Saturday, June 23, 2007

Fortunes far and wide.


Given that it's happening simultaneously with the summer writing course I'm teaching with my flaming-sworded friend, the hardest thing about Project Exodus is that it leaves me with little or no brainspace or energy for writing here, or anywhere but on student papers. And though I want to spend this weekend reading and writing--resting, in short--I am now down to my final six days in this house, and there's much left to do before they're up. Tonight found me taking the kitchen apart, cabinet by cabinet, washing all the baking sheets and pans and all the bowl attachments for the small appliances, wrapping all the wine glasses in paper and laying them neatly in boxes, bowl beside stem, bowl beside stem. I've never done a move quite like this one, where even as I pile up boxes, I can reassure myself that an hour of short trips tomorrow will have them empty again, their contents placed neatly all over the new apartment's kitchen.

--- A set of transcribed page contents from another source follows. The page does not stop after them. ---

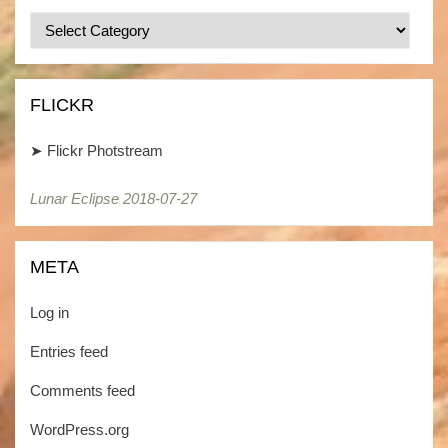
Categories
/
Kategorien
FLICKR
➤
Flickr Photstream
Lunar Eclipse 2018-07-27
Lunar Eclipse 2018-07-27
META
Log in
Entries feed
Comments feed
WordPress.org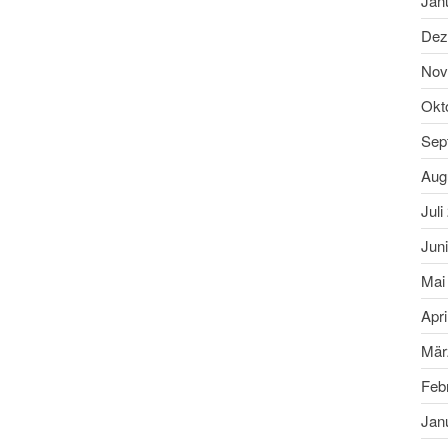
Jan
Dez
Nov
Okt
Sep
Aug
Juli
Jun
Mai
Apri
Mär
Feb
Jan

The middle week of the writing course has seemed to be hard on everyone in some way or another. And thus it is that Thursday night found me escaping Gambier for a few hours with my flaming-sworded friend and one of my Clevelander students. One dinner and one shoe purchase later, we were back in the car heading northward, and I, at least, felt as though we'd gained a little breathing space. And thus it is that Friday evening found me flying northeastward over a winding highway, heading for dinner with another of my Clevelander students.


I've made time to take pictures this week, generally on my way to or from lunch, but I keep tiring out too soon to be able to pull them together and post them for you. On Friday, because I was driving, I offered the camera to my student. At first she demurred, but then she decided to give it a try. I explained a couple of basic principles to her, and she was off and shooting. It started to become a game to me, looking for things that she might see and find picture-worthy. Moreover, she's an artist, so I was curious to see whether her eye would catch different arrangements than mine. "Things look so different through this frame," she said at one point, while she waited for the next shot to approach us.

We sat on red painted café chairs on a sidewalk in Loudonville and ate pizza and pasta and Belgian chocolate creme, and we left for home full and content--so content that we took a backroad home.


The lowering sun shaped everything particularly. We stopped the car and greeted roadside cows. We took turns photographing a ruining house, mostly hidden in a woods.

We waved to the Amish men and women we passed as we drove through their country. A group of men fished; a child drove the buggy his parents were also riding in, and we wondered whether he was learning to handle the reins. The volleyball game I'd seen last week had come to involve both boys and girls, all in their teens, all eighteen or twenty ready to play on either side of the net.


I know that Cambridge also has things like impromptu and unpredictable sporting events and sun behind farm plants and, presumably, people who will ring up or e-mail to say, we haven't talked in too long; can we have dinner? But these last days in the old house are making me think about last days in the village for this year, and about how strange it will be to be so far away for so long. As I pack, I try to reckon: will I want this object out in a year? Will I remember where it is? Will I remember what they all are, these things? I start to have dark moving-related fantasies wherein I go around with an enormous garbage bag simply tossing out anything I haven't touched in a year. But I don't do it.

Instead, I dream while I'm asleep. Last night, a new apartment with a vaulted ceiling, but unclear directions about how to reach the new place in the dream. Friends from long ago drifted in and out. I looked tirelessly but never figured out how to get back to the apartment with the high ceiling. I took long roads and wrong turns, saw countryside rolling out before me, saw and saw and saw. Then woke up and started it all again. These things I will miss.